I have continued to eat healthy foods and haven't gone to anything really bad, no soda, no fast foods, no bad desserts, but I am not paying as much attention to tracking and have not done as much exercise. My weight has stabilized about 232 lbs. At least I think it's there, as I haven't weighed in over a week now. I hope it isn't higher. I am back in my bigger pants, the 2X, not the 1X ones. I had been down to 224 lbs in the early fall and started going up in October.

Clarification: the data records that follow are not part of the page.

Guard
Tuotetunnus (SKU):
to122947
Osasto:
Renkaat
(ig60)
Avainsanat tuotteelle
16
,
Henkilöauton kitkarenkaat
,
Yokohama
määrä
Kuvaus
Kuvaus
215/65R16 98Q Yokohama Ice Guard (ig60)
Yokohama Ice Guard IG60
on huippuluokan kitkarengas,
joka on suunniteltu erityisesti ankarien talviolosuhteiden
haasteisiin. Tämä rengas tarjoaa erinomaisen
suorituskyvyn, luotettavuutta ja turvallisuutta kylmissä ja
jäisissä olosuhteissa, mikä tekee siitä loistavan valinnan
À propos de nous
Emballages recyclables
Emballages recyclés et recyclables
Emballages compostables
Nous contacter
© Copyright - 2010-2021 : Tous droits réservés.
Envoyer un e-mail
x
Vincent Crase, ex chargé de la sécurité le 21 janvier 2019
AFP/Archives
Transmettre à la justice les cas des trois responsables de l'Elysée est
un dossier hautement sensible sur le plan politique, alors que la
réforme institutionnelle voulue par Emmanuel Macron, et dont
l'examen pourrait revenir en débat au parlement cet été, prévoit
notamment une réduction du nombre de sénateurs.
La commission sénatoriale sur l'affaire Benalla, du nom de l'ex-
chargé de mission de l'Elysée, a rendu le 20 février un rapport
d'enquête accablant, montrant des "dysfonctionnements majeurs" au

I decided I really want to get down to 200 lbs, so I have recommitted to this as a goal. I think possibly the goal of 160 was too hard to conceive of, and that will be OK with me even if I don't go lower., I probably will aim for lower some day, but at least that. And if I don't get back into this I won't get there. I just have to start paying more attention. My FitBit helps, and I do walk daily, but more like 5000 steps, not 10,000. I don't like walking much in the wintertime - the cold, the messy, the dark. Oh, and the dancing - well, my headphones are broken so that really messes up being able to dance at my computer. The Roku remote is also missing, so dancing music over the TV is out. Such a ridiculous tech. stumbling block, but true. And hula hooping - I do that outside and it's too cold. I can't do it over a winter coat. So I am looking forward to Spring.

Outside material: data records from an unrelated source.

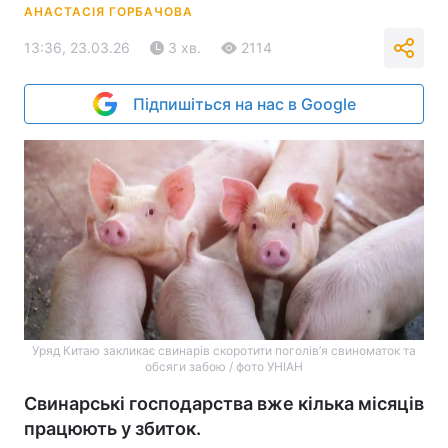
АНАСТАСІЯ ГОРБАЧОВА
13:36, 23.03.26
3 хв.
2114
Підпишіться на нас в Google
Уряд Китаю закликає свинарів скоротити поголів’я свиноматок та
обсяги забою / фото УНІАН
Свинарські господарства вже кілька місяців
працюють у збиток.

Another obstacle to my improved fitness is that I need to get new shoes. My sneakers have a hole in the top - and are not waterproof (were not before the hole either).. Hard to find waterproof ones, so finding good ones for New England winters is kind of hard. Anyhow, need new shoes. Even my furry inside boots have worn holes in the soles, though not all the way through, and I have to get insoles for these at least.

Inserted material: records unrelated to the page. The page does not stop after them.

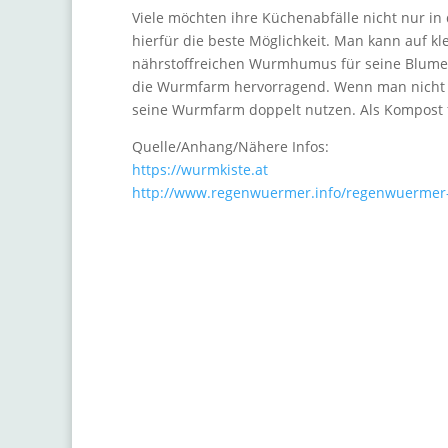
Viele möchten ihre Küchenabfälle nicht nur in
hierfür die beste Möglichkeit. Man kann auf k
nährstoffreichen Wurmhumus für seine Blumen 
die Wurmfarm hervorragend. Wenn man nicht n
seine Wurmfarm doppelt nutzen. Als Kompost f
Quelle/Anhang/Nähere Infos:
https://wurmkiste.at
http://www.regenwuermer.info/regenwuerme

Ok, but for now.. time to get to bed. I went to bed at 5 AM and had to get up at 7 to take my son and neighbor's kids to the bus.. walking down the hill with them in the snow. This always revs me up, so now it's 9 AM and I'm still awake and really really need sleep.
Before I forget, I want to say thank you to IMSUZEEQ for the support!!!
If you read this, please say hi and let me know. I need some SparkPeople support.. Thanks!